Palmitoleate is protective against ZIKV-induced ER stress and apoptosis in trophoblasts. The mechanism of palmitoleate protection against ZIKV-induced ER stress and apoptosis is either via direct interference of viral replication or by the activation of cellular survival pathways, or a combination of both, which needs further investigations.

Supplementary Materials

The following are available online at https://www.mdpi.com/article/10.3390/biomedicines9060643/s1, Supplementary Figure S1. (A) Increase in percentage apoptotic nuclei in JEG-3 cells infected with 1.0 MOI PRV 96 hpi when compared to uninfected vehicle cells. On treatment with 100–200 µM palmitoleate post-infection, there was significant reduction in the percent apoptotic nuclei. (B) Similarly, there was significant upregulation of caspase 3/7 in 1.0 MOI PRV infected JAR cells when compared to uninfected vehicle cells, but this was significantly downregulated when the cells were treated with 100–200 µM palmitoleate post-infection. Data represent mean ± SEM, n = 3. * p < 0.05 compared to uninfected vehicles cells, # p < 0.05 compared to ZIKV-infected cells. Supplementary Figure S2. (A) Plaque assay using cell culture supernatant showed a trend in decreased pfu/mL in 200 µM palmitoleate treated +ZIKV-infected cells. Similarly, 100 µM palmitate cells for 48 h with 0.1 MOI r-MRV showed a trend towards increase in pfu/mL but in contrast 200 µM palmitate treatment showed a trend towards reduction in pfu/mL. Data represent mean ± SEM, n = 3. # p < 0.05 compared to ZIKV-infected cells. (B) Similarly, viral envelope copy number in cell lysate with 200 µM palmitoleate treatment showed a trend towards reduction when compared 0.1 MOI r-MRV-infected cells alone but 200 µM palmitate treated cells showed a significant reduction in the viral envelope RNA copy number 48 hpi. Data represent mean ± SEM, n = 3. # p < 0.05 compared ZIKV-infected cells.

Author Contributions

Conceptualization, P.G.M. and S.K.N.; Data curation, P.G.M. and S.K.N.; Formal analysis, P.G.M., P.K.S., M.T.I., C.H., A.A.B., S.D.K., and S.K.N.; Funding acquisition, S.K.N.; Investigation, P.G.M., P.K.S., M.T.I., C.H., and S.K.N.; Methodology, P.G.M., A.P., P.K.S., and S.K.N.; Project administration, C.H., A.A.B., and S.K.N.; Resources, A.P., A.K.P., S.N.B., A.A.B., S.D.K., and S.K.N.; Supervision, S.D.K., and S.K.N.; Validation, P.G.M., and S.K.N.; Writing—original draft, P.G.M., A.A.B., and S.K.N.; Writing—review and editing, P.G.M., A.P., P.K.S., M.T.I., A.K.P., S.N.B., C.H., S.D.K., and S.K.N. All authors have read and agreed to the published version of the manuscript.

Funding

The work described was partly supported from Nebraska Center for Prevention of Obesity Disease, National Institute of General Medical Sciences (P20GM104320 to SKN) and by the Nebraska Agricultural Experimental Station, with funding from the Hatch Act (Accession Number 1014526 to SKN) through the United States Department of Agriculture, National Institute of Food and Agriculture (USDA-NIFA), the Nebraska Tobacco Settlement Biomedical Research Development Funds and the University of Nebraska–Lincoln. The contents of this manuscript are solely the responsibility of the authors and do not necessarily represent the official views of the NIH and NIFA.

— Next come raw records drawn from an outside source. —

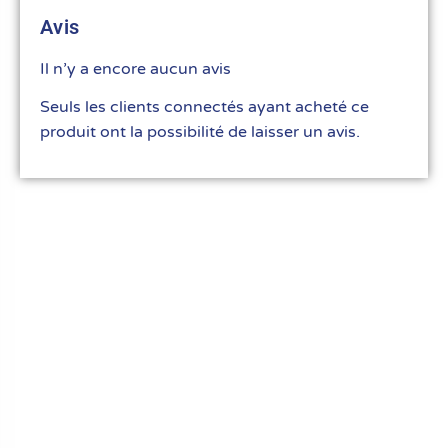
Avis
Il n’y a encore aucun avis
Seuls les clients connectés ayant acheté ce
produit ont la possibilité de laisser un avis.
Le meilleur du matériel pour vos recettes
« Découvrez notre expertise culinaire ! Nous
avons soigneusement choisi les meilleurs
ustensiles et matériel pour les pros et
passionnés de cuisine, pâtisserie et glace.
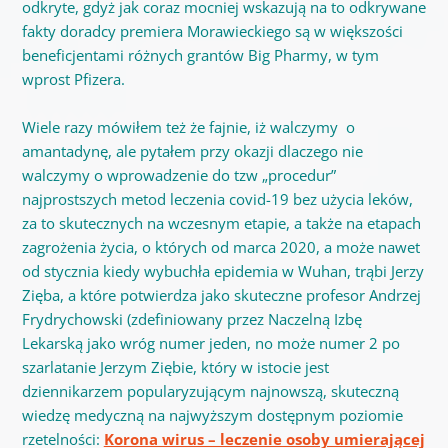
odkryte, gdyż jak coraz mocniej wskazują na to odkrywane
fakty doradcy premiera Morawieckiego są w większości
beneficjentami różnych grantów Big Pharmy, w tym
wprost Pfizera.
Wiele razy mówiłem też że fajnie, iż walczymy o
amantadynę, ale pytałem przy okazji dlaczego nie
walczymy o wprowadzenie do tzw „procedur”
najprostszych metod leczenia covid-19 bez użycia leków,
za to skutecznych na wczesnym etapie, a także na etapach
zagrożenia życia, o których od marca 2020, a może nawet
od stycznia kiedy wybuchła epidemia w Wuhan, trąbi Jerzy
Zięba, a które potwierdza jako skuteczne profesor Andrzej
Frydrychowski (zdefiniowany przez Naczelną Izbę
Lekarską jako wróg numer jeden, no może numer 2 po
szarlatanie Jerzym Ziębie, który w istocie jest
dziennikarzem popularyzującym najnowszą, skuteczną
wiedzę medyczną na najwyższym dostępnym poziomie
rzetelności:
Korona wirus – leczenie osoby umierającej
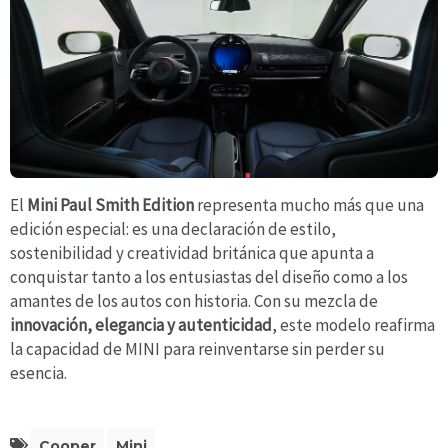
El
Mini Paul Smith Edition
representa mucho más que una
edición especial: es una declaración de estilo,
sostenibilidad y creatividad británica que apunta a
conquistar tanto a los entusiastas del diseño como a los
amantes de los autos con historia. Con su mezcla de
innovación, elegancia y autenticidad
, este modelo reafirma
la capacidad de MINI para reinventarse sin perder su
esencia.
Cooper
Mini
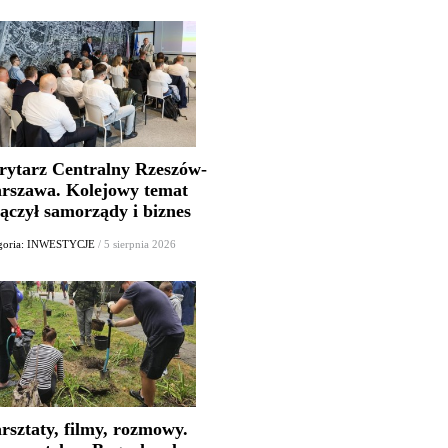
rytarz Centralny Rzeszów-
rszawa. Kolejowy temat
ączył samorządy i biznes
goria: INWESTYCJE
/ 5 sierpnia 2026
rsztaty, filmy, rozmowy.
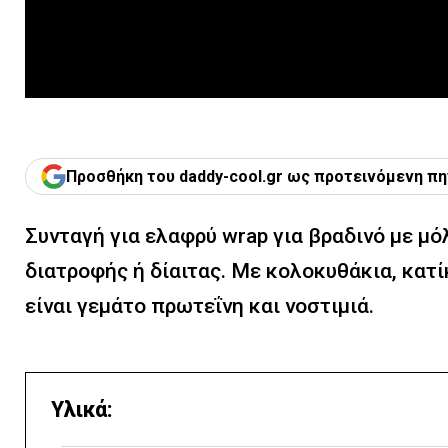
Προσθήκη του daddy-cool.gr ως προτεινόμενη πη
Συνταγή για ελαφρύ wrap για βραδινό με μόλ
διατροφής ή δίαιτας. Με κολοκυθάκια, κατ
είναι γεμάτο πρωτεΐνη και νοστιμιά.
Υλικά:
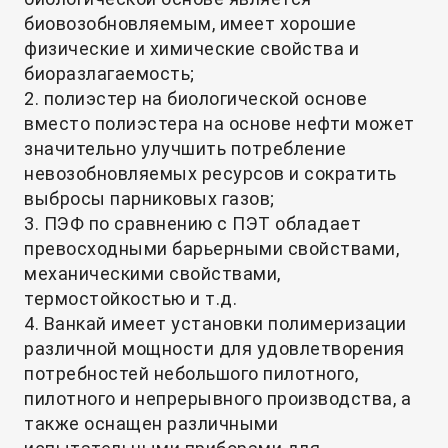
биовозобновляемым, имеет хорошие
физические и химические свойства и
биоразлагаемость;
2. полиэстер на биологической основе
вместо полиэстера на основе нефти может
значительно улучшить потребление
невозобновляемых ресурсов и сократить
выбросы парниковых газов;
3. ПЭФ по сравнению с ПЭТ обладает
превосходными барьерными свойствами,
механическими свойствами,
термостойкостью и т.д.
4. Ванкай имеет установки полимеризации
различной мощности для удовлетворения
потребностей небольшого пилотного,
пилотного и непрерывного производства, а
также оснащен различными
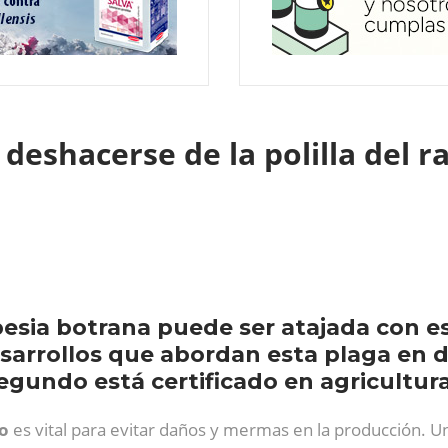
deshacerse de la polilla del r
obesia botrana puede ser atajada con e
sarrollos que abordan esta plaga en d
egundo está certificado en agricultura
do
es vital para evitar daños y mermas en la producción. U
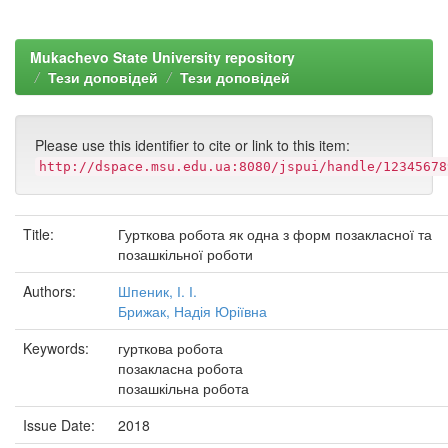
Mukachevo State University repository
Тези доповідей
Тези доповідей
Please use this identifier to cite or link to this item:
http://dspace.msu.edu.ua:8080/jspui/handle/12345678
Title:
Гурткова робота як одна з форм позакласної та
позашкільної роботи
Authors:
Шпеник, І. І.
Брижак, Надія Юріївна
Keywords:
гурткова робота
позакласна робота
позашкільна робота
Issue Date:
2018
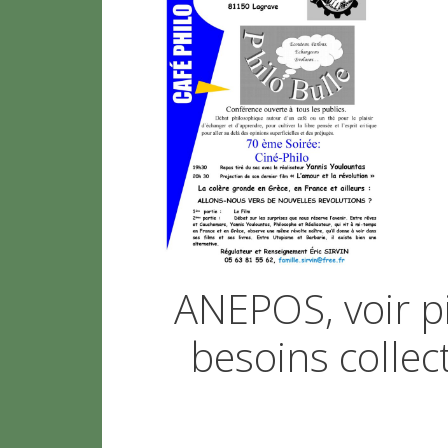
ANEPOS, voir pi
besoins collec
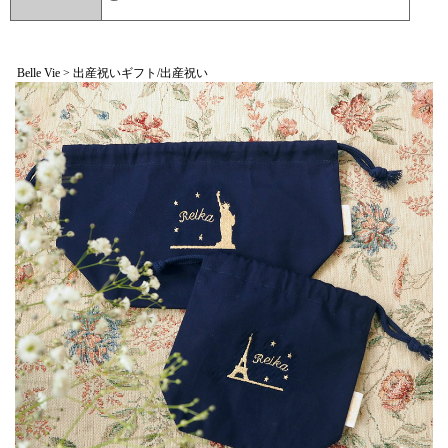
▼ 商品説明の続きを見る ▼
Belle Vie > 出産祝いギフト/出産祝い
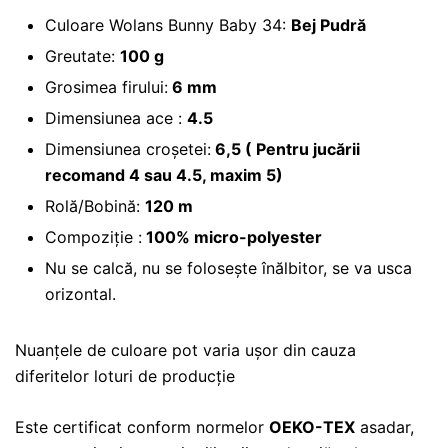
Culoare Wolans Bunny Baby 34:
Bej Pudră
Greutate:
100 g
Grosimea firului:
6 mm
Dimensiunea ace :
4.5
Dimensiunea croșetei:
6,5 ( Pentru jucării
recomand 4 sau 4.5, maxim 5)
Rolă/Bobină:
120 m
Compoziție :
100% micro-polyester
Nu se calcă, nu se folosește înălbitor, se va usca
orizontal.
Nuanțele de culoare pot varia ușor din cauza
diferitelor loturi de producție
Este certificat conform normelor
OEKO-TEX
asadar,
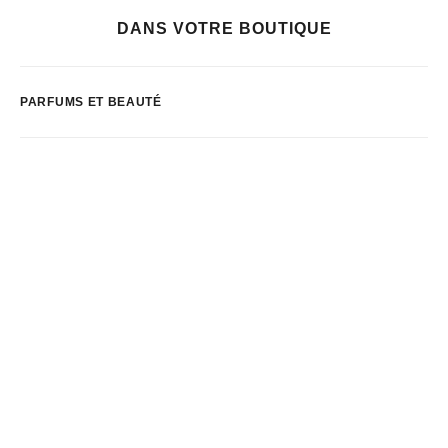
DANS VOTRE BOUTIQUE
PARFUMS ET BEAUTÉ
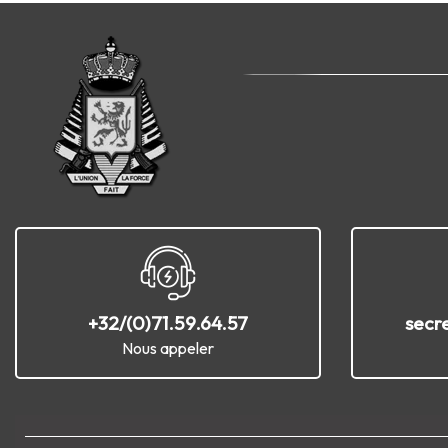
+32/(0)71.59.64.57
secr
Nous appeler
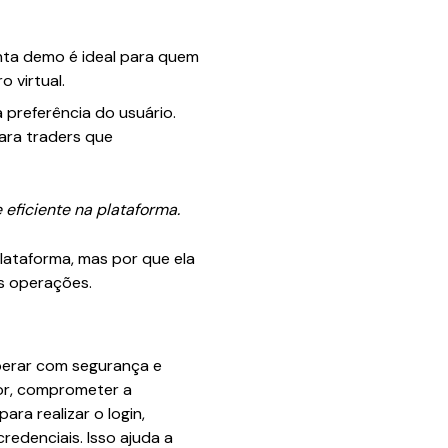
onta demo é ideal para quem
o virtual.
 preferência do usuário.
para traders que
 eficiente na plataforma.
lataforma, mas por que ela
s operações.
perar com segurança e
or, comprometer a
a realizar o login,
edenciais. Isso ajuda a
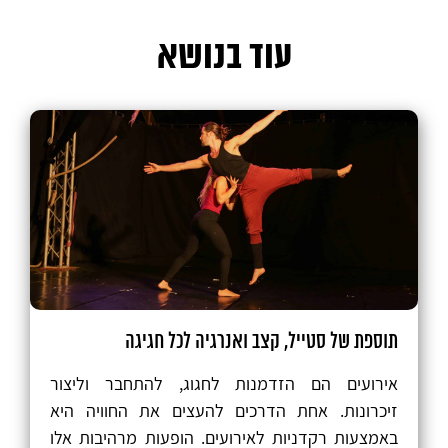
עוד בנושא
תוספת של סטייל, קצב ואנרגיה לכל חגיגה
אירועים הם הזדמנות לחגוג, להתחבר וליצור
זיכרונות. אחת הדרכים להעצים את החוויה היא
באמצעות רקדניות לאירועים. הופעות מרהיבות אלו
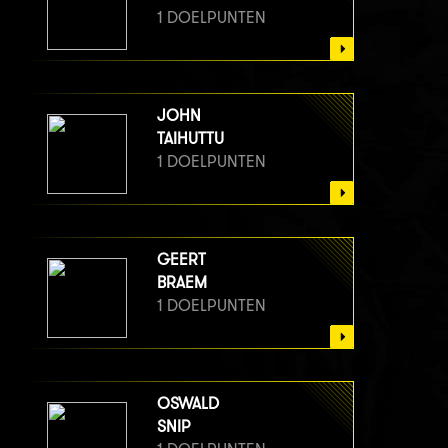
1 DOELPUNTEN
JOHN
TAIHUTTU
1 DOELPUNTEN
GEERT
BRAEM
1 DOELPUNTEN
OSWALD
SNIP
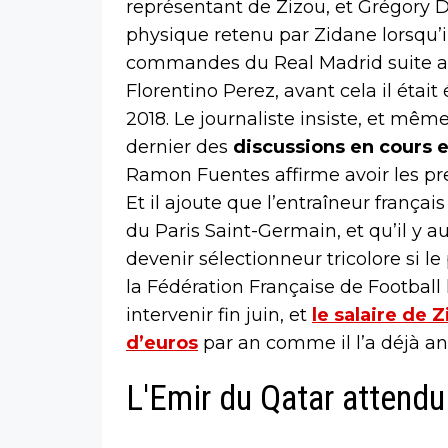
représentant de Zizou, et Grégory D
physique retenu par Zidane lorsqu’i
commandes du Real Madrid suite au
Florentino Perez, avant cela il étai
2018. Le journaliste insiste, et mê
dernier des
discussions en cours e
Ramon Fuentes affirme avoir les p
Et il ajoute que l’entraîneur franç
du Paris Saint-Germain, et qu’il y 
devenir sélectionneur tricolore si l
la Fédération Française de Football lu
intervenir fin juin, et
le salaire de 
d’euros
par an comme il l’a déjà a
L'Emir du Qatar attendu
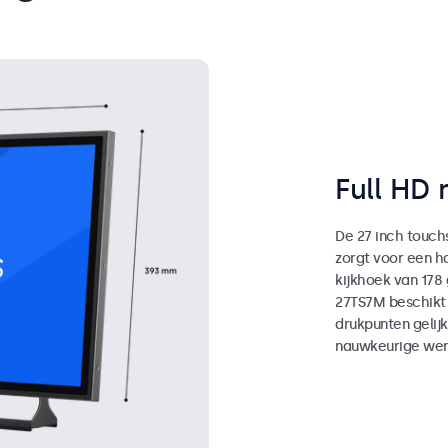
Full HD 
De 27 inch touchs
zorgt voor een 
kijkhoek van 178
27TS7M beschikt 
drukpunten gelijk
nauwkeurige werk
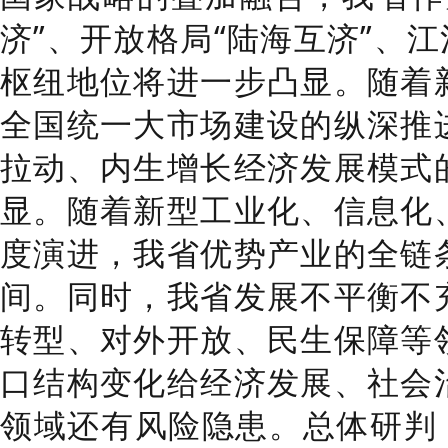
济
”
、开放格局
“
陆海互济
”
、江
枢纽地位将进一步凸显。随着
全国统一大市场建设的纵深推
拉动、内生增长经济发展模式
显。随着新型工业化、信息化
度演进，我省优势产业的全链
间。同时，我省发展不平衡不
转型、对外开放、民生保障等
口结构变化给经济发展、社会
领域还有风险隐患。
总体研判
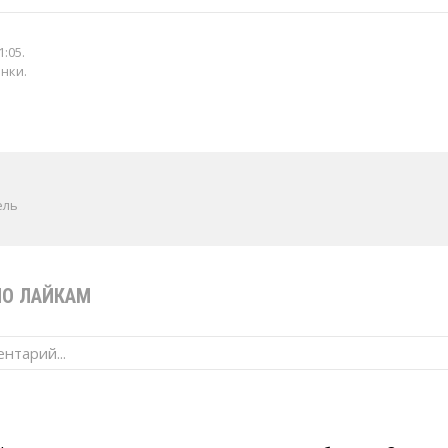
1:05
.
енки.
ель
ПО ЛАЙКАМ
нтарий...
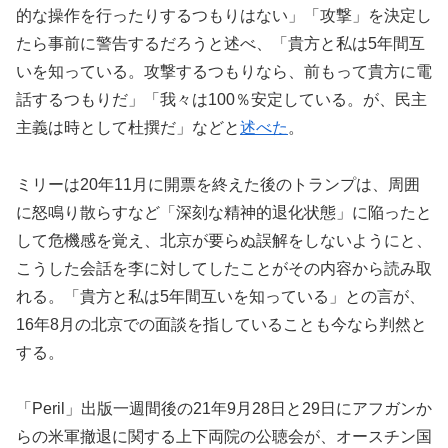
的な操作を行ったりするつもりはない」「攻撃」を決定し
たら事前に警告するだろうと述べ、「貴方と私は5年間互
いを知っている。攻撃するつもりなら、前もって貴方に電
話するつもりだ」「我々は100％安定している。が、民主
主義は時として杜撰だ」などと
述べた
。
ミリーは20年11月に開票を終えた後のトランプは、周囲
に怒鳴り散らすなど「深刻な精神的退化状態」に陥ったと
して危機感を覚え、北京が要らぬ誤解をしないようにと、
こうした会話を李に対してしたことがその内容から読み取
れる。「貴方と私は5年間互いを知っている」との言が、
16年8月の北京での面談を指していることも今なら判然と
する。
「Peril」出版一週間後の21年9月28日と29日にアフガンか
らの米軍撤退に関する上下両院の公聴会が、オースチン国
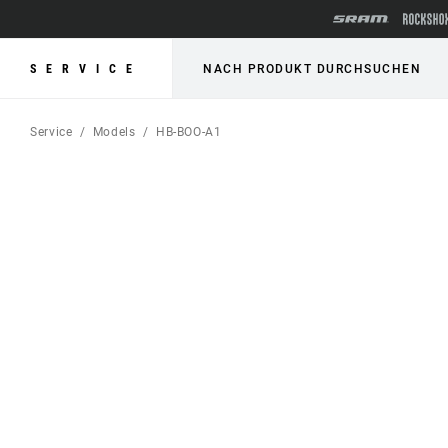
SERVICE
NACH PRODUKT DURCHSUCHEN
Service
Models
HB-BOO-A1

Institutional Review Board Statement

Not Applicable.

Informed Consent Statement

Not Applicable.

Acknowledgments

We thank the Nebraska Center for Biotechnology, Microscopy Core Facility for assisting with the confocal imaging. We thank Carol Casey, Department of Internal Medicine, at the University of Nebraska Medical Center, for her helpful discussions to improve the manuscript.

Conflicts of Interest

The authors declare no conflict of interest.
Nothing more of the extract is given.